> _WHAT YOU WILL DO_: The line containing "Emerick Aubameyang" marks the end: output every line of the data up to it, and that line too, exactly as written.

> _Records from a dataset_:
──────────

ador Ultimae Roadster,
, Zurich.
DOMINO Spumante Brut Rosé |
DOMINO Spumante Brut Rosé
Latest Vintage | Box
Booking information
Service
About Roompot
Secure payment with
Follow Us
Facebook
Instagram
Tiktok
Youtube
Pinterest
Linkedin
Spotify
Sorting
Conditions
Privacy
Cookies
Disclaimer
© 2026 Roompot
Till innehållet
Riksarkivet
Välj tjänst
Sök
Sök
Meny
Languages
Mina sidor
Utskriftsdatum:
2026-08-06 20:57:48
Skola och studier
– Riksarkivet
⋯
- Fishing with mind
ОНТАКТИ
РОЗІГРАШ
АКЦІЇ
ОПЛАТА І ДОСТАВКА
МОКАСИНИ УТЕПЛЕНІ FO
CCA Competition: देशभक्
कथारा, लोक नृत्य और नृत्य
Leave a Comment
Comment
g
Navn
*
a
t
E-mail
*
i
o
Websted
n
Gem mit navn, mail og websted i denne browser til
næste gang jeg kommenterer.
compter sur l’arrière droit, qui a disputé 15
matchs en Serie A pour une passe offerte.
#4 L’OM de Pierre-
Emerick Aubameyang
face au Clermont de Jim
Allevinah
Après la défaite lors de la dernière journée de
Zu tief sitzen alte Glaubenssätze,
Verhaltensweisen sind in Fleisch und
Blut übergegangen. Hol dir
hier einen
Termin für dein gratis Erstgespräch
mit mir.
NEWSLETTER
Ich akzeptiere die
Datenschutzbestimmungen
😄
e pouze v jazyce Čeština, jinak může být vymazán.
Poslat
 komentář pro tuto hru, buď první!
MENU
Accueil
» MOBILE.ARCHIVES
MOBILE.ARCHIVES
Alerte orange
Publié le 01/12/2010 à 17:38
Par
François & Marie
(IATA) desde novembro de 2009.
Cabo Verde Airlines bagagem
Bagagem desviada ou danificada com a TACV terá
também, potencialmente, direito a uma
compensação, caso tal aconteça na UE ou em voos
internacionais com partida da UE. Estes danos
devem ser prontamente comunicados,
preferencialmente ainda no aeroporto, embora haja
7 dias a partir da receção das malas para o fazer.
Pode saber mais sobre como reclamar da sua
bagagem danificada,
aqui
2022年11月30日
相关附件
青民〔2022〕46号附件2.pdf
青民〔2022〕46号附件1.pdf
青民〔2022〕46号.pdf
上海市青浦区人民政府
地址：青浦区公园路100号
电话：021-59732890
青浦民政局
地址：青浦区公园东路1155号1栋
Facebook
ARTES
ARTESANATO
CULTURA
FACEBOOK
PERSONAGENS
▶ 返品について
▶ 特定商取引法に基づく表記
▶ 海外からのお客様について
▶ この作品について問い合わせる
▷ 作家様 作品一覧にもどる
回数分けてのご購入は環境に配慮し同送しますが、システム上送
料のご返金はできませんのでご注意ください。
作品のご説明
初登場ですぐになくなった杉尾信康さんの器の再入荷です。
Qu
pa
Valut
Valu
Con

──────────

> _PROBLEM SOLUTION_:
ador Ultimae Roadster,
, Zurich.
DOMINO Spumante Brut Rosé |
DOMINO Spumante Brut Rosé
Latest Vintage | Box
Booking information
Service
About Roompot
Secure payment with
Follow Us
Facebook
Instagram
Tiktok
Youtube
Pinterest
Linkedin
Spotify
Sorting
Conditions
Privacy
Cookies
Disclaimer
© 2026 Roompot
Till innehållet
Riksarkivet
Välj tjänst
Sök
Sök
Meny
Languages
Mina sidor
Utskriftsdatum:
2026-08-06 20:57:48
Skola och studier
– Riksarkivet
⋯
- Fishing with mind
ОНТАКТИ
РОЗІГРАШ
АКЦІЇ
ОПЛАТА І ДОСТАВКА
МОКАСИНИ УТЕПЛЕНІ FO
CCA Competition: देशभक्
कथारा, लोक नृत्य और नृत्य
Leave a Comment
Comment
g
Navn
*
a
t
E-mail
*
i
o
Websted
n
Gem mit navn, mail og websted i denne browser til
næste gang jeg kommenterer.
compter sur l’arrière droit, qui a disputé 15
matchs en Serie A pour une passe offerte.
#4 L’OM de Pierre-
Emerick Aubameyang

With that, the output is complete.